I do not trade at the moment (used to be a simple stocks trader), but currently am reading up on options.Good question @trade4succes
The answer is not binary.
I looked at volatility in some detail some time ago and couldn't find a bankable edge that I could exploit from trading volatility alone (*). My directional calls generally seem to be pretty good - although not so much this week!
My strategies / methodologies:
Do you trade similarly? I would welcome your thoughts.
- Directional (swing) trades ising vertical spreads further away from AtM are more purely directional, and relative volatility doesn't have a huge impact
- where possible - depending on skew etc - I bring the short side in closer to AtM to harvest gains from excess volatility risk premium, as you put it.
- the body for Butterflies can be far OtM or closer to AtM for similar reasons and also depending on my estimated / target return
- Calendars are much more dependent on Vol movement and there would be little point in trading them without exploiting the relative impact of IV across respective expiration terms.

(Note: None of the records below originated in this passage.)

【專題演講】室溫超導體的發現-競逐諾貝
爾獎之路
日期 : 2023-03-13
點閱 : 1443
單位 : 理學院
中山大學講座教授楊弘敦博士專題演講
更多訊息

- (*) Outside of this journal I do a couple of other things, including a 'no brainer' momentum strategy on individual equities to participate in changes in volatility over a month or two, which makes a useful profit vs the work involved but is not a particularly interesting discussion to put on a forum.
My current understanding is (nothing new for you I am sure, unless I am wrong), that 1) delta one/outright strategies are a subset of option strategies, where the market is modeled as a Bernoulli distribution with instantaneous implied 50/50 probabilities (actually a bit skewed to the upside because of cost of capital). If the trader believes that the market is over/underestimating the upside probability, she goes short/long. Time isn't even important here, because if a long term trader thinks the odds are bearish short term, and long term bullish, she should go short now and go long later (abstracting away from possible liquidity/transaction cost and similar issues).

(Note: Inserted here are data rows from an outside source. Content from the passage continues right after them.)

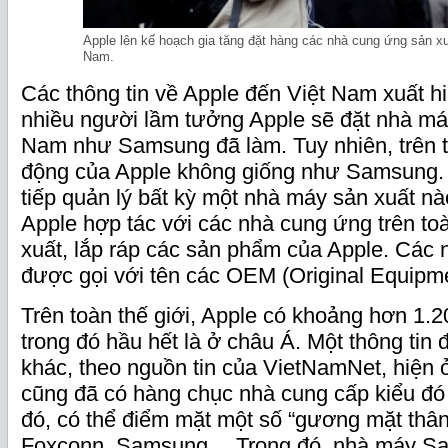
Apple lên kế hoạch gia tăng đặt hàng các nhà cung ứng sản xuấ
Nam.
Các thông tin về Apple đến Việt Nam xuất hi
nhiều người lầm tưởng Apple sẽ đặt nhà má
Nam như Samsung đã làm. Tuy nhiên, trên t
động của Apple không giống như Samsung. 
tiếp quản lý bất kỳ một nhà máy sản xuất nà
Apple hợp tác với các nhà cung ứng trên toà
xuất, lắp ráp các sản phẩm của Apple. Các
được gọi với tên các OEM (Original Equipme
Trên toàn thế giới, Apple có khoảng hơn 1.
trong đó hầu hết là ở châu Á. Một thông tin
khác, theo nguồn tin của VietNamNet, hiện 
cũng đã có hàng chục nhà cung cấp kiểu đó
đó, có thể điểm mặt một số “gương mặt thâ
Foxconn, Samsung… Trong đó, nhà máy Sa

With 2) option trading, one imagines the option prices determine an implied continuous distribution over the expected price, with a time dimension added. If the trader at a certain time believes the markets odds are wrong in whatever dimension, she can set up an options position to profit from it.
Now, the reason I asked you, is because some academic articles suggest that options (at least on stock indices, and possibly others) are perennially overpriced on average (premium versus risk, i.e. implied versus realized volatility). Reading that made me wonder whether that edge is the cornerstone of all option traders, where specific situation-dependent implementations of trades are tailored as a sort of money management tool to make the harvesting operation as efficient as possible.
I understood from your answer there is no black and white answer to that, and you employ a rather fluid sort of strategy. If I were to start trading again, I would be tempted to believe the academics on face value and zero in on the allegedly overpriced premiums, but that would probably be too easy to make a good living. Because that would be similar as just always be short VIX (which, I am speculating here, doesn't do much better than a risk adjusted return of long the S&P). So my tentative conclusion is that there still is no holy grail, and all the better. Thanks for your answer, and good trading!